Con Roberto Herlitzka e Stefano Santospago “Il canto di Ulisse”, reading-concerto da “L’ultimo Natale di guerra” e “Se questo è un uomo” di Primo Levi. Al teatro Off Off di Roma

Il canto di Ulisse

Nessuno li può giudicare

Il più bravo attore italiano, Roberto Herlitzka, assieme a un bravissimo attore italiano, Stefano Santospago, hanno offerto al pubblico del teatro Off Off di Roma, per una sola sera purtroppo, un reading intitolato Il canto di Ulisse, come l’undicesimo capitolo dell’opera di Primo Levi Se questo è un uomo.
Di una serata di tale levatura in teoria non ci sarebbe altro da dire, bastano i nomi dei due interpreti e dell’autore. Tuttavia contrariamente al famoso aforisma di Blaise Pascal, la ragione ha le sue ragioni che il cuore non conosce. Disposizione in scena (cura registica di Teresa Pedroni): Alessandro Di Carlo al clarinetto e Alberto Caponi al violino seduti a sinistra, Herlitzka al centro anche lui seduto con il leggio leggermente spostato di lato, a destra Stefano Santospago in piedi. Le luci, un po’ complicate da fare in questo teatro per via del soffitto basso, sono molto semplici e addirittura ridotte a un piazzato bianco su Herlitzka al momento in cui l’attore legge l’undicesimo capitolo che contiene i versi del ventiseiesimo canto dell’Inferno. È l’episodio in cui il deportato ad Auschwitz si sforza di tradurre in francese le terzine dantesche al suo compagno di prigionia Jean e chiude il capitolo e il canto nella fila per la zuppa: “Kraut und Rüben? – Kraut und Rüben –. Si annunzia ufficialmente che oggi la zuppa è di cavoli e rape: – Choux et navets. – Kaposzta és répak. Infin che ‘l mar fu sopra noi rinchiuso”.
La ragione del Male assoluto è senza ragione. Giudicare è già sancire, che propriamente vuol dire “rendere sacro”, “inviolabile”. Non si distribuiscono ragioni né giudizi in questa serata teatrale, neanche nelle inflessioni, nei toni. I due interpreti leggono pezzi scelti da Se questo è un uomo e da L’ultimo Natale di guerra, uscito postumo, come si dipinge un paesaggio. Come lo dipingeva Van Gogh, per lo stesso motivo, perché il campo di girasoli è lì, perché si manifesta. Ma Levi ritrae paesaggi umani di un dies nigro signanda lapillo, di un giorno della storia umana da segnare con la pietra nera, un incubo pieno di cose sconosciute, di feti cotti in mezzo ai sabba, recita un verso di Baudelaire. Mertens, il chimico, accetta il trasferimento ad Auschwitz, è una zona tranquilla, lontana dal fronte, e lui ne avrà vantaggi di carriera e politici.
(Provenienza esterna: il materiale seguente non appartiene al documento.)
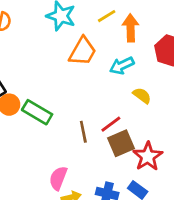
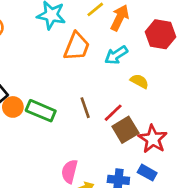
orange arrow: (131, 28) -> (120, 18), turned 35
brown line: (83, 132) -> (85, 108), moved

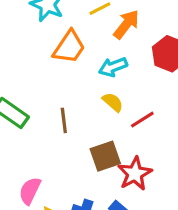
yellow semicircle: (139, 81) -> (113, 102), moved
red line: (113, 113) -> (142, 120), moved

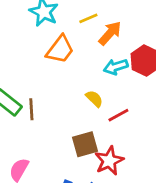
cyan arrow: (113, 67) -> (116, 67), moved
brown line: (64, 120) -> (31, 109), moved

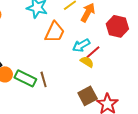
cyan arrow: (116, 67) -> (81, 45), moved
red line: (118, 115) -> (93, 52), moved

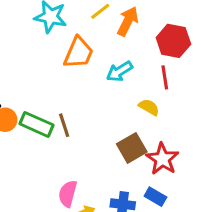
red line: (93, 52) -> (165, 77), moved, turned -56
yellow semicircle: (87, 62) -> (149, 107), moved

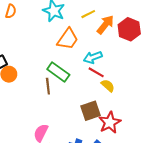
red hexagon: (173, 41) -> (129, 29), moved
red line: (165, 77) -> (96, 72), moved, turned -63
green rectangle: (36, 124) -> (58, 72), moved

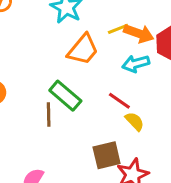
yellow line: (88, 14) -> (118, 29), moved
orange arrow: (105, 25) -> (139, 34), turned 66
cyan arrow: (93, 57) -> (136, 64), moved

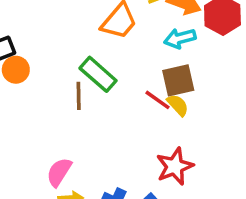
red line: (119, 101) -> (157, 100), moved
brown square: (107, 155) -> (178, 80), moved

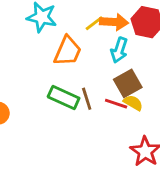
cyan arrow: (180, 38) -> (119, 50), turned -40
brown line: (79, 96) -> (87, 99), moved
Al lavatoio, un ladro ruba la giacca di Primo Levi con il cioccolato e il latte in polvere nascosti dentro tasche segrete. Primo sottrae delle pipette di laboratorio e le baratta con della zuppa da dividere con il suo compagno di prigionia Alberto. Ma la zuppa è infetta, Primo prende la scarlattina e quando i nazisti abbandonano il campo, è ricoverato in ospedale e non può camminare. Alberto è immune e muore assieme ad altri ventimila nella marcia di evacuazione. Sono le piccole cause che salvano la vita.
Si alternano alla lettura i due interpreti dalle voci così diverse, le posture così dissimili, i gesti e le espressioni peculiari. Neanche loro sono giudicabili ma per tutt’altre ragioni: i giudizi sono delle porte sbarrate, Roberto Herlitzka e Stefano Santospago sono delle finestre aperte sull’arte.